A call made Monday afternoon alerted San Antonio authorities to the presence of a body in the back of a truck on a desolate road south of the city. This was how an agent, identified by the authority as “52”, made the discovery of “piles of bodies” behind the doors of the transport that were ajar.
In the distance, an employee heard the cries of despair. It was minutes before 6:00 p.m. on Monday when the man left the back of the vast backyard of a car parts company without imagining the terrible discovery that was about to be discovered and that, in the south of San Antonio, seems to repeat itself. and again.
On the desolate and narrow road, named Quintana Road, which runs parallel to the railroad tracks and the famous Interstate 35, he found a modern red truck parked loaded with a white trailer, which had a refrigeration system. The cries were heard again, this time it was clear, they came from inside.
The man walked the entire length of the vehicle. Upon reaching the end, he found what he surely wished he didn’t find: a lifeless body.
At that moment, he took his phone, dialed 911, and reported the presence of the body behind the truck and the sighting of what appeared to be the driver of the transport who, at that moment, was fleeing in a race on the train tracks heading south.
A macabre was found
The operator sent the required help. The solitary road, whose shoulders serve as a clandestine garbage deposit, as can be seen in archive street images, arrived at the “agent 52” of the Fire Department.
The official toured the truck and found the reported lifeless body. What he did not imagine finding, despite the fact that similar misfortunes had already occurred in the past in the same area of the city, were as many corpses scattered on the floor.
Agent 52 looked at the half-open doors of the transport. Inside there he identified “piles of bodies” without life.
The owners of the voices that implored help sprouted on the remains of the deceased: they were 16 people -including four children- all migrants.
Exhausted and dehydrated, the survivors of what seemed like a premature burial got off the transport. In there they had suffered the stroke of the heat that, during the day, had reached 99 degrees F (37 degrees Celsius).
More emergency services, police – who arrested three people -, ambulances and paramedics arrived at the scene. The injured were transferred to four hospitals in different parts of the city to be treated.
All of the above was announced during a press conference, held on the same Monday, by San Antonio Police Chief William McManus and Fire Department Chief Charles Hood, a few meters from Interstate 35, through which thousands of migrants have passed in recent decades on their way north.

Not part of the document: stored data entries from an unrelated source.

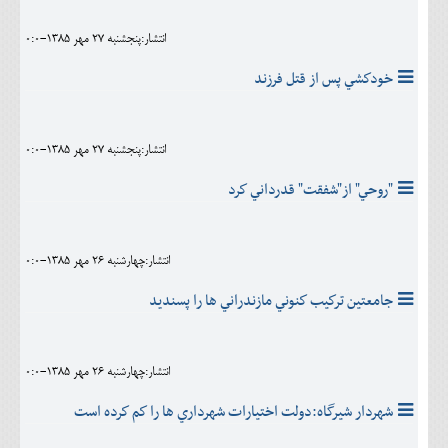
انتشار:پنجشنبه 27 مهر 1385-0:0
خودكشي پس از قتل فرزند
انتشار:پنجشنبه 27 مهر 1385-0:0
"روحي" از"شفقت" قدرداني كرد
انتشار:چهارشنبه 26 مهر 1385-0:0
جامعتين تركيب كنوني مازندراني ها را پسنديد
انتشار:چهارشنبه 26 مهر 1385-0:0
شهردار شيرگاه:دولت اختيارات شهرداري ها را كم كرده است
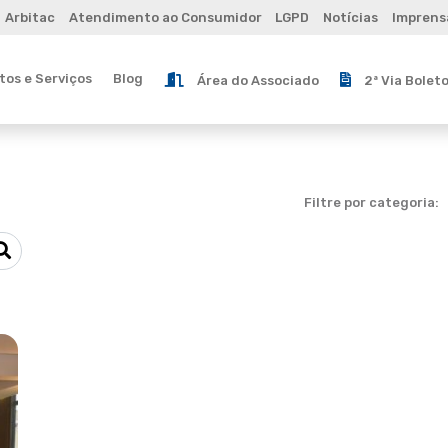
Arbitac
Atendimento ao Consumidor
LGPD
Notícias
Imprens
os e Serviços
Blog
Área do Associado
2ª Via Bolet
Filtre por categoria:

A tragedy that is not isolated
On Tuesday, ICE confirmed that 51 people have died, 22 are Mexicans, seven Guatemalans, and two Hondurans, the rest, according to the Mexican Foreign Ministry, are still unidentified. These figures confirmed what happened on Monday as the worst tragedy of its kind in decades.
But, this is not an isolated event. It is reminiscent of others that occurred in the same city, in the same southern area, and close to Highway 35, which is commonly used by traffickers as it is a corridor that connects the country from the center to the north.

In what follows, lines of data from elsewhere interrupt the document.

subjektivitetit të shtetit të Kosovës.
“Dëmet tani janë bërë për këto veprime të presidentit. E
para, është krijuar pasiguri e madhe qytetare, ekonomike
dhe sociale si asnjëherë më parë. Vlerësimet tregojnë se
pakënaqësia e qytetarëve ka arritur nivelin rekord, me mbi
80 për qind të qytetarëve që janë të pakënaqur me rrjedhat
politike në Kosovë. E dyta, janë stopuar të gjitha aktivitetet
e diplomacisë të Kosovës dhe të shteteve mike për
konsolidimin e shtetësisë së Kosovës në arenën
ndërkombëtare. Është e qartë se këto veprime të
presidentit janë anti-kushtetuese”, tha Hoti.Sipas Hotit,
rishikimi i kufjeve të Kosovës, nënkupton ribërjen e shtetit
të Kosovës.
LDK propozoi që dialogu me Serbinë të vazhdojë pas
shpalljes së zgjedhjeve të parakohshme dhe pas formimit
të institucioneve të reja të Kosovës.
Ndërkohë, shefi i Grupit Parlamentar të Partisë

One of them is that of the “night of horror” that occurred on July 16, 2017. Today, police officers from the same city of San Antonio found a trailer in which 39 immigrants were traveling, eight of whom died asphyxiated inside the steel box two more days after their rescue.
In the lawsuit against the driver, named James Bradley, it was possible to read the hours of anguish experienced by the people who were transferred to the United States. It is believed that up to 200 people were hidden in that truck.
Due to the number of overcrowded people and the technology available at the ports of entry to the United States, it is believed that immigrants do not cross on board the trucks but only after crossing the border when they board this type of transport.
Almost 20 years ago, in 2003, 19 immigrants died in the same way, inside a suffocating hermetically sealed tractor-trailer. That happened in southwest San Antonio when a group of people was traveling from South Texas to Houston.
Univision Noticias made a special in which it interviewed victims of the tragedy of the trailer in which 74 people were traveling and were able to verify how risky such a trip is in a truck bed.
On the same Monday, Texas Governor Greg Abbott blamed the government of President Joe Biden for the trailer tragedy in South San Antonio.
“This is a consequence of their open border policies,” said Abbott on his Twitter account, who has implemented more extensive checks at the border to find people and drugs that cross the border from Mexico illegally.
The Biden government rejected the accusations of the Republican governor and blamed human traffickers who “have no respect for life” for this tragedy, one that is repeated in the same way, in the same area.